Stock control knowledge is important for any business but especially so for small businesses or startups that are growing fast and can’t afford to be without stock for long periods of time. 

Improving your stock control knowledge can help ensure that your company has the right amount of products available at all times so customers aren’t disappointed in their purchases or wait too long for delivery.

There are many ways to improve your stock control knowledge: reading books about the topic; taking courses about it at university; talking with people who work in this field; etc., 

We recommend using all three methods because each one helps give you a complete picture of how things work together.

Display Your Eye For Detail

A lot of people think that inventory management is just a matter of keeping track of how much product you have on hand. But while that’s one aspect of the job, it’s not the most important part. 

The real key to being an effective inventory manager is understanding what your company needs and using your experience to help them meet those needs.

It may be tempting to focus on keeping track of your stores’ physical assets (the products themselves).

But if you don’t consider other factors like demand and supply chains, then all your hard work will be for nothing because ultimately, what matters most isn’t how much stuff you have in stock; it’s whether or not it meets customer expectations!

Demonstrate Your Analytical Abilities

Before you begin to devise a plan of action, it’s important that you define the problem and your goal clearly. For example, if your goal is to lose weight, do not start by looking up diet plans or recipes for healthy meals. 

Instead, think about why you want to lose weight in the first place is it because of health concerns? Or perhaps you want to feel better about yourself? 

Once you’ve defined the problem, set some goals around how much weight and how many inches (or pounds) of body fat or muscle mass would make a difference. Take some time now and write out these goals so they’re clear in your mind before moving forward.

After laying out all of these steps in writing (or typing), review them carefully with someone who knows both of you well and has experience helping people achieve their desired results if possible, this person should be an objective third party who isn’t vested in either outcome (like an unbiased friend). 

Ask them what they think will help get those results faster than anything else will: tracking progress regularly? Setting smaller milestones along the way? Having someone hold accountable for making their commitments stick? 

Whatever advice they give is probably worth considering seriously because everyone has different strengths when it comes down to sticking with something over long periods of time; what works well for one person might not work quite so well for another!

Create A Strong CV

Your CV is your first impression to an employer, so make sure it’s well-written, error-free and easy to read. It should include a cover letter that explains why you want the job (and why they need you), and don’t forget to include a list of references!

You should also include:

A list of skills, achievements and interests in your CV. Maybe you’re great at customer service? Maybe you love organizing things? Maybe you have experience managing stock inventory? Whatever it is that makes you stand out from other candidates, put it in there!

Education/training. Include which schools/universities are relevant and add any certificates or degrees earned during this period too it’ll help show off how impressive your resume is!
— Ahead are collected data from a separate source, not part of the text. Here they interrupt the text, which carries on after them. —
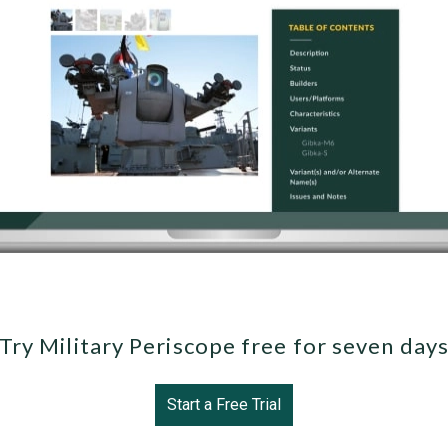
Try Military Periscope free for seven day
Start a Free Trial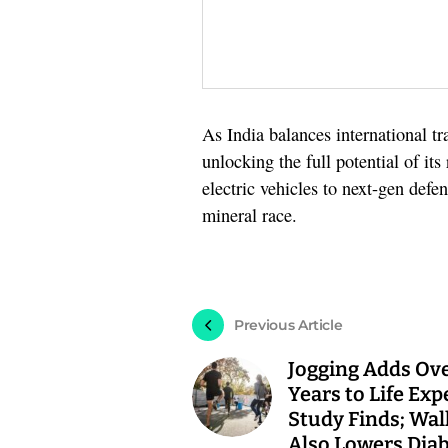
As India balances international tr
unlocking the full potential of it
electric vehicles to next-gen defe
mineral race.
Previous Article
Jogging Adds Ove
Years to Life Exp
Study Finds; Wal
Also Lowers Dia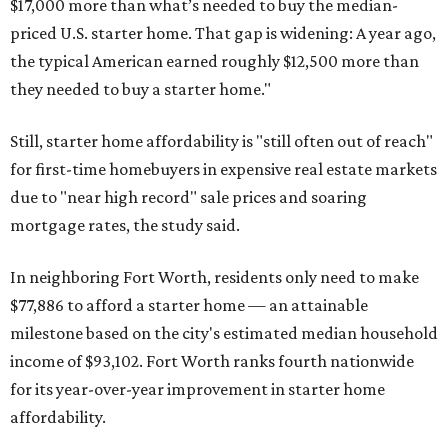
$17,000 more than what’s needed to buy the median-
priced U.S. starter home. That gap is widening: A year ago,
the typical American earned roughly $12,500 more than
they needed to buy a starter home."
Still, starter home affordability is "still often out of reach"
for first-time homebuyers in expensive real estate markets
due to "near high record" sale prices and soaring
mortgage rates, the study said.
In neighboring Fort Worth, residents only need to make
$77,886 to afford a starter home — an attainable
milestone based on the city's estimated median household
income of $93,102. Fort Worth ranks fourth nationwide
for its year-over-year improvement in starter home
affordability.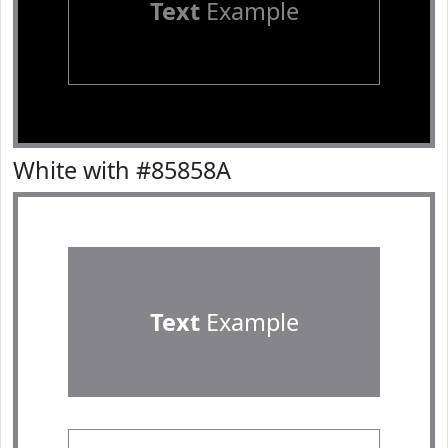
Text
Example
White with #85858A
Text
Example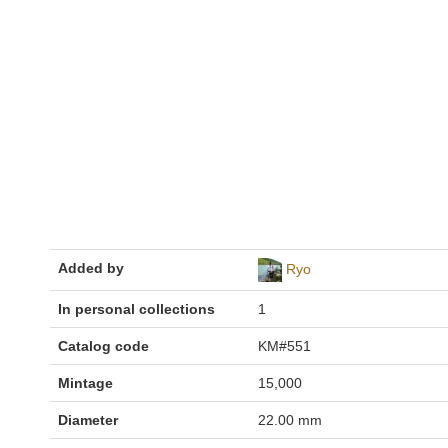
Added by
Ryo
In personal collections
1
Catalog code
KM#551
Mintage
15,000
Diameter
22.00 mm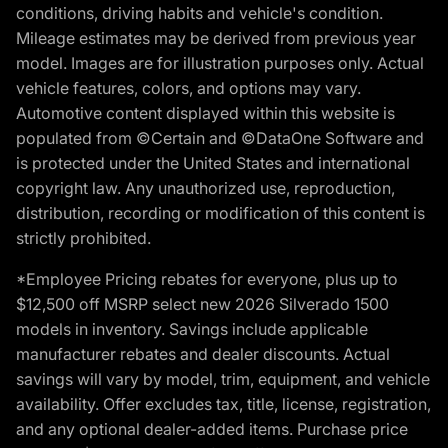
conditions, driving habits and vehicle's condition.
Mileage estimates may be derived from previous year
model. Images are for illustration purposes only. Actual
vehicle features, colors, and options may vary.
Automotive content displayed within this website is
populated from ©Certain and ©DataOne Software and
is protected under the United States and international
copyright law. Any unauthorized use, reproduction,
distribution, recording or modification of this content is
strictly prohibited.
*Employee Pricing rebates for everyone, plus up to
$12,500 off MSRP select new 2026 Silverado 1500
models in inventory. Savings include applicable
manufacturer rebates and dealer discounts. Actual
savings will vary by model, trim, equipment, and vehicle
availability. Offer excludes tax, title, license, registration,
and any optional dealer-added items. Purchase price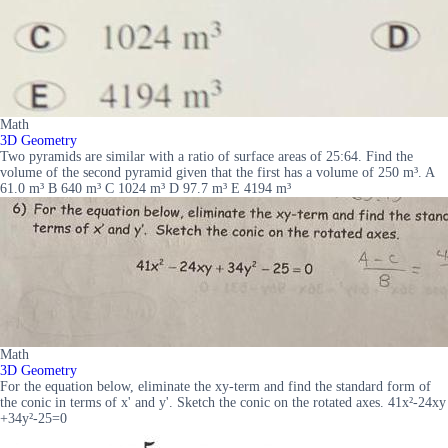
Math
3D Geometry
Two pyramids are similar with a ratio of surface areas of 25:64. Find the
volume of the second pyramid given that the first has a volume of 250 m³. A
61.0 m³ B 640 m³ C 1024 m³ D 97.7 m³ E 4194 m³
Math
3D Geometry
For the equation below, eliminate the xy-term and find the standard form of
the conic in terms of x' and y'. Sketch the conic on the rotated axes. 41x²-24xy
+34y²-25=0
Work experience: List any jobs held in the past five years and include details about each position such as location, title etc., along with a short description about what responsibilities were involved under each role.”


In conclusion, inventory management is an exciting field to work in and with all the available career opportunities, you can find your dream job. 

However, it does require hard work and determination but if employed correctly then a successful career awaits you. So what are you waiting for? Get started today!